The seeds of animal-food doubt were first planted early in Campbell’s career, while he was working in the Philippines on a project to help combat malnutrition. A colleague informed him of a startling trend: liver cancer was plaguing affluent Filipinos at a much higher rate than their less-wealthy counterparts—a phenomenon that, despite a slew of other lifestyle differences, Campbell believed was linked to their higher intake of animal protein.1 Bolstering his suspicions, Campbell also learned of a recent study from India showing that a high protein intake spurred liver cancer in rats, while a low protein intake seemed to prevent it.2 Intrigued by this gem of little-known research, Campbell decided to investigate the role of nutrition in cancer growth himself—an endeavor that ended up lasting several decades and producing over one hundred publications (none of which pertained to Fight Club).3
The China Study relayed Campbell’s findings with powerful simplicity. In a series of experiments, Campbell and his team exposed rats to very high levels of aflatoxin—a carcinogen produced by mold that grows on peanuts and corn—and then fed them a diet containing varying levels of the milk protein casein. In study after study, the rats eating only 5 percent of their total calories as casein remained tumor-free, while the rats eating 20 percent of their calories as casein developed abnormal growths that marked the beginning of liver cancer. As Campbell described, he could control cancer in those rodents “like flipping a light switch on and off,” simply by altering the amount of casein they consumed.4
Despite these provocative findings, Campbell wasn’t ready to declare all protein a threat to public health and stamp the peanut butter aisle with Mr. Yuk stickers. Animal protein, it turned out, seemed to be uniquely villainous. In several of his experiments, when the aflatoxin-exposed rats were fed wheat protein or soy protein in place of casein, they didn’t develop any cancer—even at the 20 percent level that proved so detrimental with casein.5 It seemed that those plant proteins were not only PETA-approved, but also the least likely to turn rat livers into tumor factories.

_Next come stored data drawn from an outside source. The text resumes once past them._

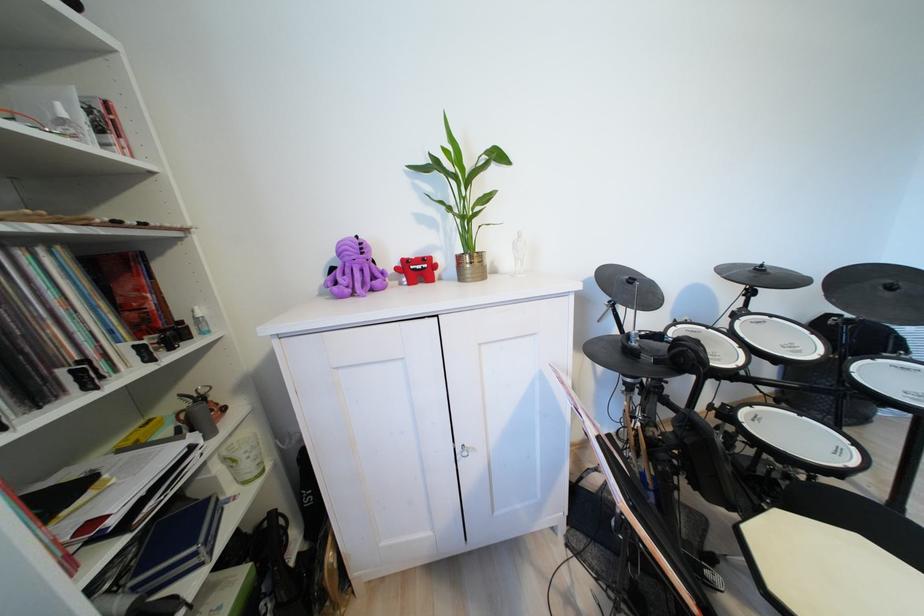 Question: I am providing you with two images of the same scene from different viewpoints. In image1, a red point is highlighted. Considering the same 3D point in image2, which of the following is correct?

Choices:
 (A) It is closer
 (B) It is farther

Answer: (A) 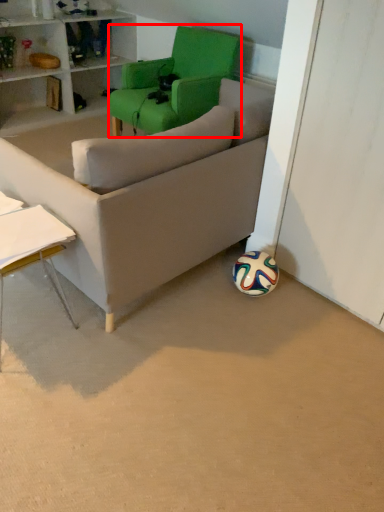 Question: In this image, where is chair (annotated by the red box) located relative to table?

Choices:
 (A) left
 (B) right

Answer: (B) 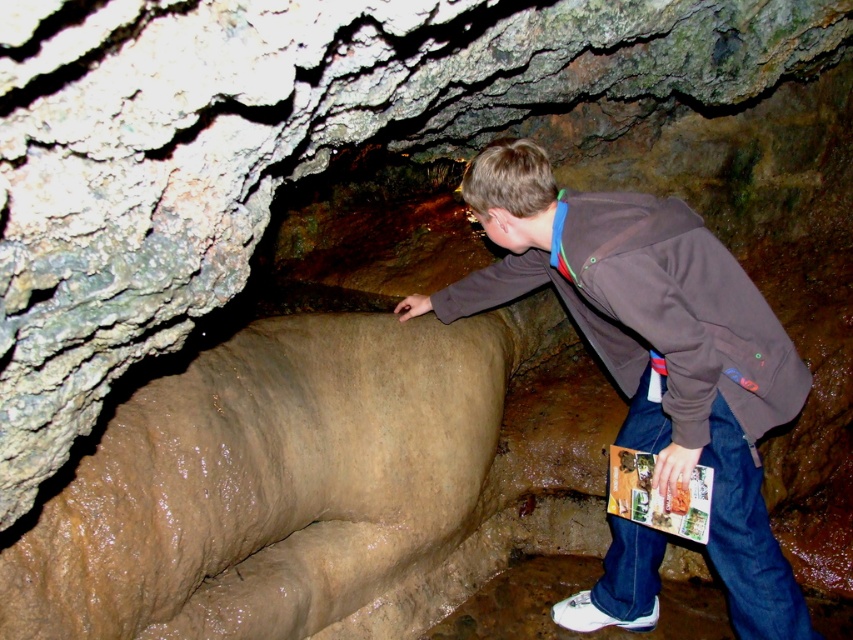 Question: Is brown cotton hoodie at center wider than brown cotton jacket at center?

Choices:
 (A) yes
 (B) no

Answer: (A)

Question: Which object is closer to the camera taking this photo?

Choices:
 (A) brown cotton jacket at center
 (B) brown cotton hoodie at center

Answer: (A)

Question: Does brown cotton hoodie at center lie in front of brown cotton jacket at center?

Choices:
 (A) no
 (B) yes

Answer: (A)

Question: Which object appears closest to the camera in this image?

Choices:
 (A) brown cotton jacket at center
 (B) brown cotton hoodie at center

Answer: (A)

Question: Can you confirm if brown cotton hoodie at center is positioned to the left of brown cotton jacket at center?

Choices:
 (A) yes
 (B) no

Answer: (B) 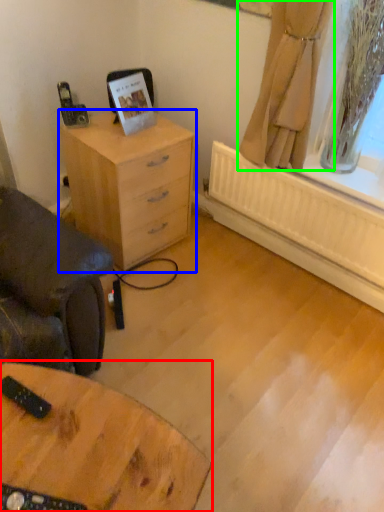 Question: Which object is positioned farthest from table (highlighted by a red box)? Select from chest of drawers (highlighted by a blue box) and curtain (highlighted by a green box).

These findings led Campbell to his firm and famous conclusion: that all animal protein—but not plant protein—could uniquely promote cancer growth. Out with the steak, in with the tofu! But as several critics have pointed out,6,7 that proclamation required a few somersaults of logic (and maybe some cartwheels of delusion). The effects of casein—particularly isolated casein, separated from other components of dairy that often work synergistically—can’t be generalized to all forms of milk protein, much less all forms of animal protein. An impressive number of studies shows that the other major milk protein, whey, consistently suppresses tumor growth rather than promoting it, likely due to its ability to raise glutathione levels.8,9 Another of Campbell’s own studies suggests that fish protein acts as a cancer-promoter when paired with corn oil, but not when paired with fish oil—highlighting the importance of dietary context (and the neverending terribleness of vegetable oils).10
And the kicker: one of Campbell’s most relevant experiments—which sadly received no mention in The China Study—showed that when wheat gluten is supplemented with lysine to make a complete protein, it behaves exactly like casein to promote tumor growth.11 This means that animal protein doesn’t have some mystical ability to spur cancer by mere virtue of its origin in a sentient creature—just that a full spectrum of amino acids provide the right building blocks for growth, whether it be of malignant cells or healthy ones. And as any vegan who’s been asked “Where do you get your protein?” for the eight hundredth time will answer, even a plant-only diet supplies complete protein through various mixtures of legumes, grains, nuts, vegetables, and other approved vegan fare. Theoretically, a meal of rice and beans would provide the same so-called cancer-promoting amino acids that animal protein does. Indeed, Campbell’s experiments lose their relevance in the context of a normal, real-world diet opposed to the purified menu of casein, sugar, and corn oil his rats received.
But that’s only the tip of the proteinaceous iceberg. In his September 2010 article, “The Curious Case of Campbell’s Rats,”12 Chris Masterjohn ventured beyond the well lit pages of The China Studyto explore the dark alleys of Campbell’s publications firsthand. And what he found regarding the low-protein rats was a far cry from the sunshine-and-lollipops descriptions we read in the book. Although rats consuming a high-casein diet were indeed developing liver cancer as Campbell described, the ones in the low-casein groups—which were portrayed as downright bright-eyed and shiny-coated in The China Study—were suffering an even worse fate. Campbell’s research actually showed that a low-protein diet increases the acute toxicity of aflatoxin, resulting in cell genocide and premature death. Because protein deficiency prevents the liver from successfully doing its detoxifying duties, less aflatoxin gets converted into cancer-causing metabolites, but the end result is massive (and eventually deadly) tissue damage.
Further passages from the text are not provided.